Subject: RE: Folklore: What is Folklore?
A lot of the problem stems from the gap between popular perceptions of folklore and the current state of folkloric studies in academia to which few have access. Bob Trubshaw wrote his Explore Folklore (Heart of Albion, 2002) as a means of somehow bridging this gap, by looking at the fascinating developments in the study of folklore in the last twenty-or-so years as few books about British folklore and folk customs reflect these exciting new approaches. It's a field in constant flux basically, and some seven years on from publication I dare say it's pretty dated, but remains a fascinating read that confirms much of my own feelings on the matter, with respect of customary practice, community and belief.

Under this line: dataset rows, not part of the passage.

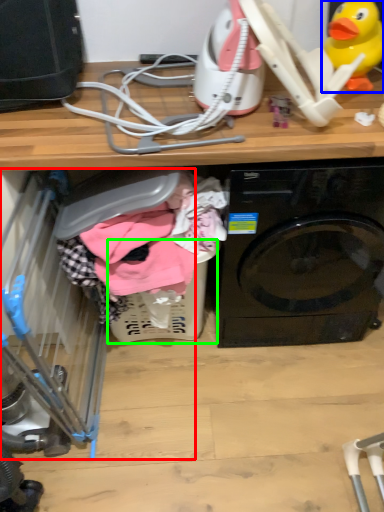 Question: Based on their relative distances, which object is nearer to baby carriage (highlighted by a red box)? Choose from toy (highlighted by a blue box) and basket (highlighted by a green box).

Choices:
 (A) toy
 (B) basket

Answer: (B) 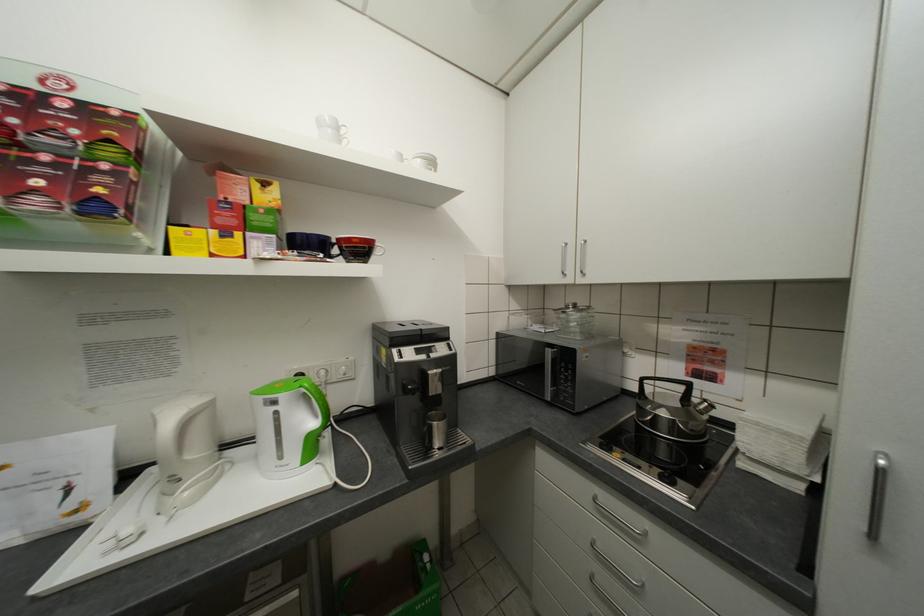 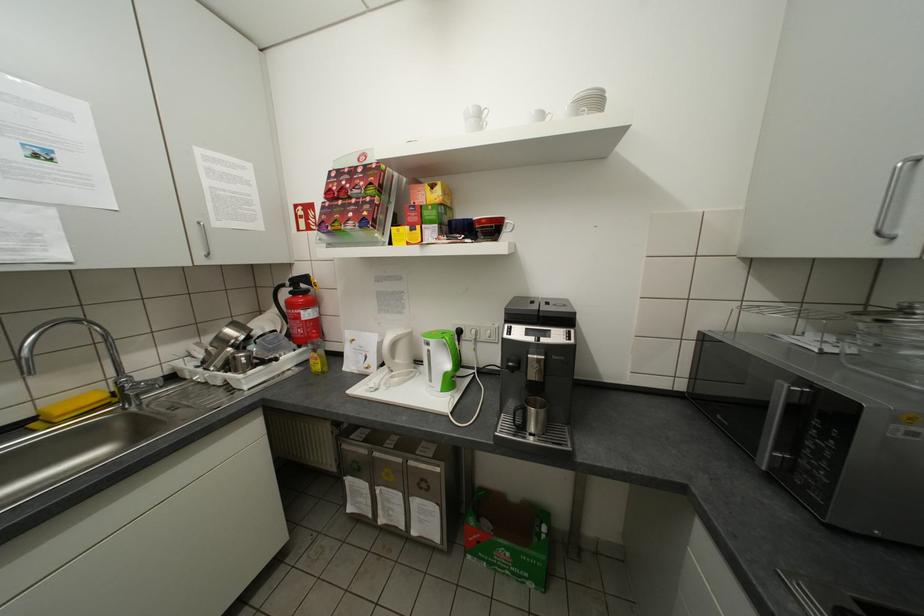 The point at (196, 493) is marked in the first image. Where is the corresponding point in the second image?

(406, 379) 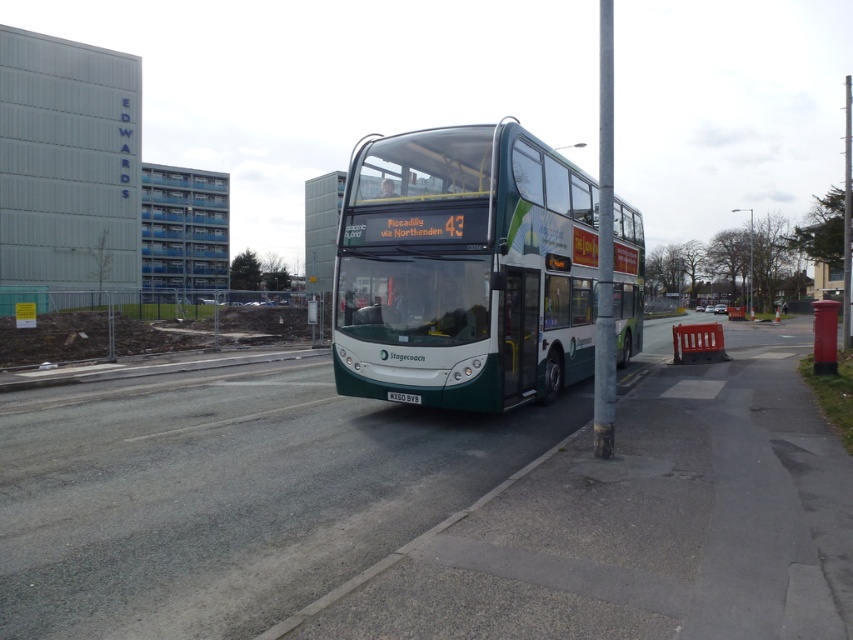 Does point (361, 212) come behind point (397, 394)?

Yes, point (361, 212) is farther from viewer.

Who is taller, green matte/deck bus at center or white plastic license plate at center?

green matte/deck bus at center is taller.

Describe the element at coordinates (463, 269) in the screenshot. The image size is (853, 640). I see `green matte/deck bus at center` at that location.

The image size is (853, 640). In order to click on green matte/deck bus at center in this screenshot , I will do `click(463, 269)`.

Does green matte/deck bus at center appear on the right side of silver metallic pole at right?

In fact, green matte/deck bus at center is to the left of silver metallic pole at right.

Who is lower down, green matte/deck bus at center or silver metallic pole at right?

Positioned lower is green matte/deck bus at center.

Does point (550, 157) come in front of point (599, 445)?

No, it is not.

At what (x,y) coordinates should I click in order to perform the action: click on green matte/deck bus at center. Please return your answer as a coordinate pair (x, y). Looking at the image, I should click on (463, 269).

Which is above, silver metallic pole at right or white plastic license plate at center?

silver metallic pole at right is higher up.

Is point (608, 90) positioned in front of point (395, 396)?

That is False.

You are a GUI agent. You are given a task and a screenshot of the screen. Output one action in this format:
    pyautogui.click(x=<x>, y=<y>)
    Task: Click on the silver metallic pole at right
    Image resolution: width=853 pixels, height=640 pixels.
    Given the screenshot: What is the action you would take?
    pyautogui.click(x=604, y=246)

What are the coordinates of `silver metallic pole at right` in the screenshot? It's located at (604, 246). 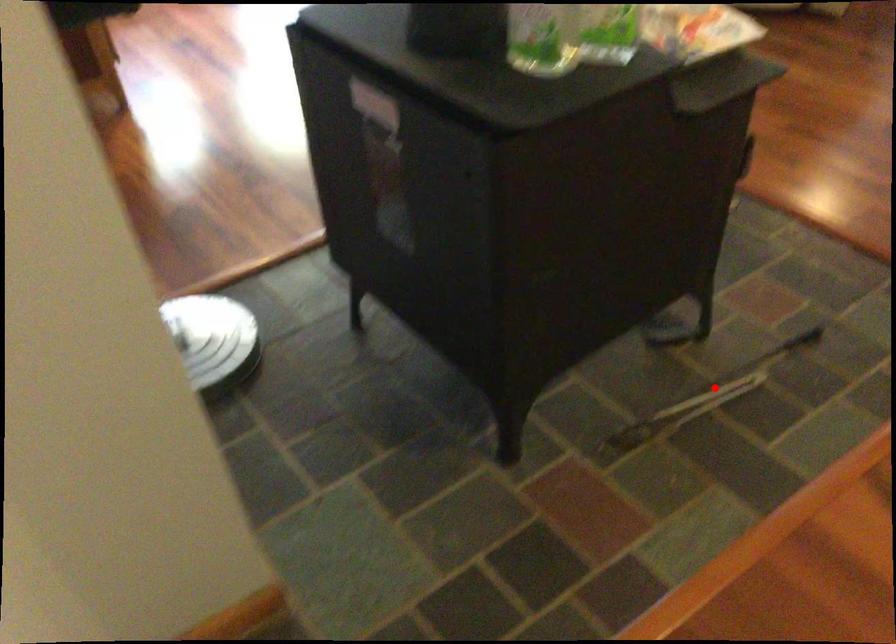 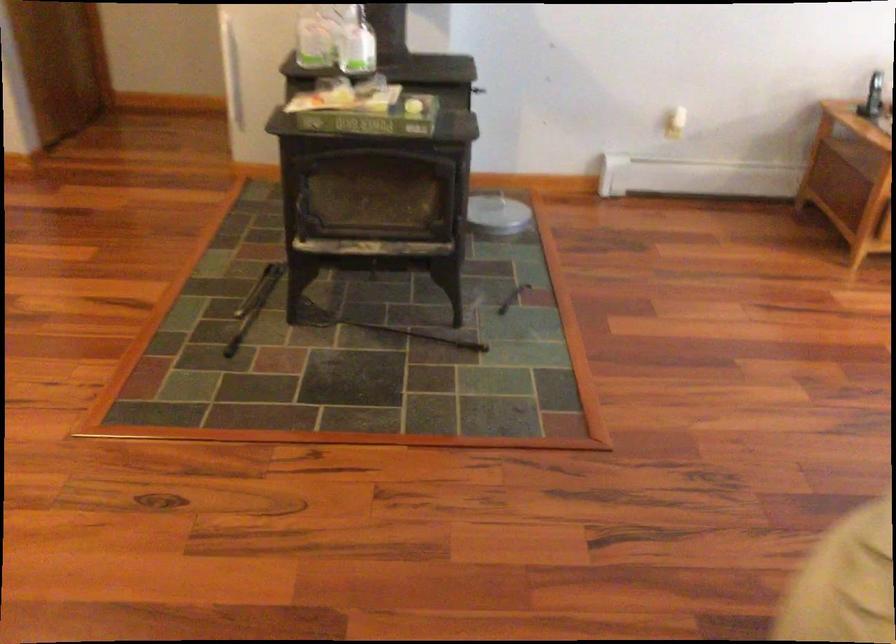 Question: I am providing you with two images of the same scene from different viewpoints. In image1, a red point is highlighted. Considering the same 3D point in image2, which of the following is correct?

Choices:
 (A) It is closer
 (B) It is farther

Answer: (B) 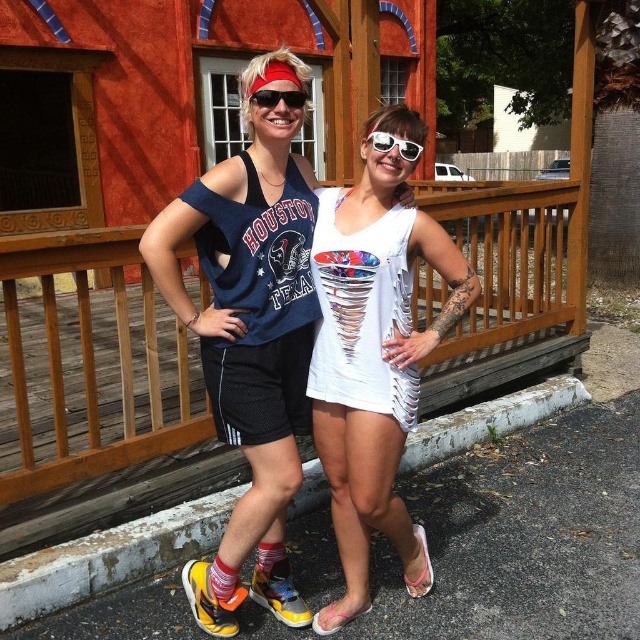 Question: Which object is the closest to the red reflective sunglasses at center?

Choices:
 (A) matte black tank top at center
 (B) white reflective sunglasses at center
 (C) white textured dress at center
 (D) wooden rail at center

Answer: (B)

Question: Is matte black tank top at center bigger than wooden rail at center?

Choices:
 (A) no
 (B) yes

Answer: (A)

Question: Among these objects, which one is farthest from the camera?

Choices:
 (A) white reflective sunglasses at center
 (B) red reflective sunglasses at center
 (C) white textured dress at center
 (D) matte black tank top at center

Answer: (A)

Question: Among these objects, which one is nearest to the camera?

Choices:
 (A) white reflective sunglasses at center
 (B) red reflective sunglasses at center

Answer: (B)

Question: Does matte black tank top at center appear over wooden rail at center?

Choices:
 (A) no
 (B) yes

Answer: (A)

Question: Is wooden rail at center to the left of red reflective sunglasses at center from the viewer's perspective?

Choices:
 (A) yes
 (B) no

Answer: (B) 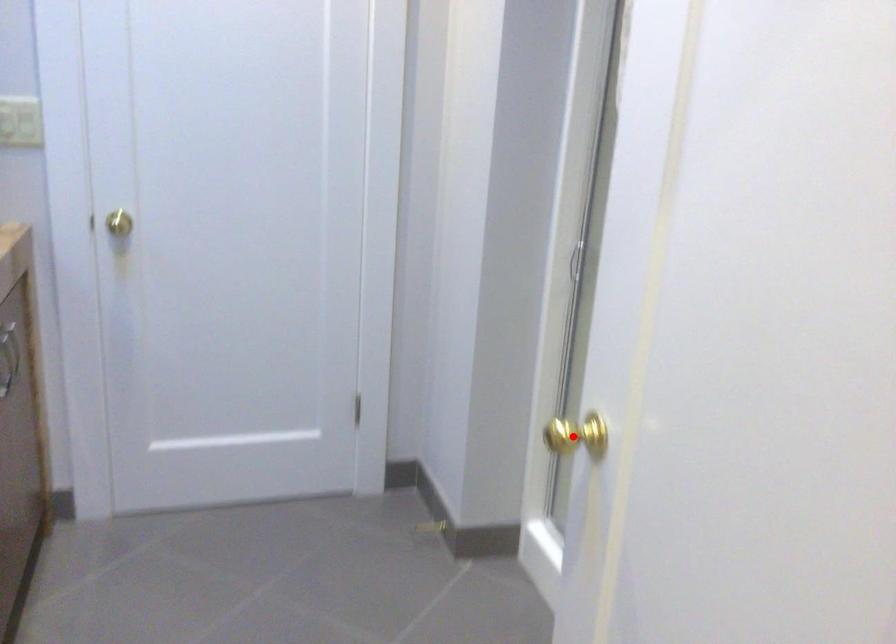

Human reality has always fascinated me - hence my 1954 and All That thread which deals with the pragmatics of actual usage, rather than a definition which may, or may not, cover it in terms of an orthodox reading. Fact remains folk covers a multitude of actualities, whether we like it or not. Personally, I'm torn between my come-all-ye drunken hearty self, and my reserved intolerant traddy purist self, but - when in Rome... Folklore is very different in that revival effectively kills it stone dead; folklore is part & parcel of any human community, and is mutable & transitory by default. When did way-side shrines become such a feature of the British roadside? Likewise the degree to which graves are decorated & venerated. It seems as we move into secularism, then our need to venerate the dead becomes ever more acute, especially compared with the sobriety of even twenty years ago. Children's graves are especially poignant in this respect.
On other threads I've contextualised folk in terms of its humanity, and its individuality, rather than a perceived collectivity or any sort of absolutism arising therefrom, such as might be construed from E.P.Thompson's observation about folklore being born from genteel antiquarians regarding such things across a gulf of class condescension. In this sense a question like Does Folk Exist? becomes all the more urgent, given that it is not, generally speaking, the folk themselves who show an objective interest in such things - they're too busy doing them, unconsciously, to consider such things as being in some way folk. When we start doing then consciously, however, they somehow stop being folk. It is, in truth, a curious sort of alchemy!
I know people who claim to have been abducted by aliens; I know people who were social workers during the Satanic Abuse scare and were convinced it was real; I know people who believe crop Circles are the work of Extra Terrestrial Intelligence - either directly, or by inspiring the minds of the circle makers! I buy every edition of Fortean Times as I have done for years, but also recognise that the local kids who pimp their rides are doing something folkloric too; there is community, transference, ritual, custom, transformation and not a little by way of misrule. Likewise, in terms of context & occasion alone, Karaoke becomes Folk Music, though stretching an Orthodox Reading of the 1954 Definition around it might prove problematic. The Folk are still there; the same issues of life, labour, love and death remain paramount as they have done for thousands of years and, when I see the Hen Party girls out in their flamboyant liveries braving the gales of Blackpool, I see something common to the whole of human history. I don't point my camera at them though, experience having taught me that will just result in a multiple exposure by way of a greater misrule, after which they go home and get on with the business of living their lives, as we all must.